It was Mr Palmer's design to send Frank abroad as soon as he
understood the home trade. It was thought it would be an advantage
to him to learn something of foreign manufacturing processes. Frank
had gladly agreed to go, but he was now rather in the mood for delay.
Mr Palmer conjectured a reason for it, and the conjecture was
confirmed when, after two or three more visits to Fenmarket,
perfectly causeless, so far as business was concerned, Frank asked
for the paternal sanction to his engagement with Madge. Consent was
willingly given, for Mr Palmer knew the family well; letters passed
between him and Mrs Hopgood, and it was arranged that Frank's visit
to Germany should be postponed till the summer. He was now
frequently at Fenmarket as Madge's accepted suitor, and, as the
spring advanced, their evenings were mostly spent by themselves out
of doors. One afternoon they went for a long walk, and on their
return they rested by a stile. Those were the days when Tennyson was
beginning to stir the hearts of the young people in England, and the
two little green volumes had just become a treasure in the Hopgood
household. Mr Palmer, senior, knew them well, and Frank, hearing his
father speak so enthusiastically about them, thought Madge would like
them, and had presented them to her.

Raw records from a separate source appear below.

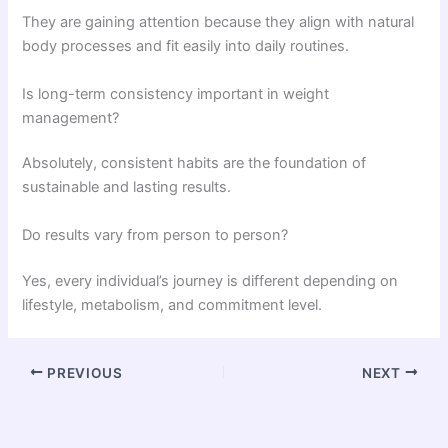
They are gaining attention because they align with natural
body processes and fit easily into daily routines.
Is long-term consistency important in weight
management?
Absolutely, consistent habits are the foundation of
sustainable and lasting results.
Do results vary from person to person?
Yes, every individual’s journey is different depending on
lifestyle, metabolism, and commitment level.
PREVIOUS
NEXT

He had heard one or two read
aloud at home, and had looked at one or two himself, but had gone no
further. Madge, her mother, and her sister had read and re-read
them.
'Oh,' said Madge, 'for that Vale in Ida. Here in these fens how I
long for something that is not level! Oh, for the roar of "The long brook falling thro' the clov'n ravine
In cataract after cataract to the sea."
Go on with it, Frank.'
'I cannot.' 'But you know OEnone?'
'I cannot say I do. I began it--'
'Frank, how could you begin it and lay it down unfinished? Besides,
those lines are some of the first; you must remember "Behind the valley topmost Gargarus
Stands up and takes the morning."'
'No, I do not recollect, but I will learn them; learn them for your
sake.'
'I do not want you to learn them for my sake.'
'But I shall.' She had taken off her hat and his hand strayed to her neck. Her head
fell on his shoulder and she had forgotten his ignorance of OEnone.
Presently she awoke from her delicious trance and they moved
homewards in silence. Frank was a little uneasy.
'I do greatly admire Tennyson,' he said.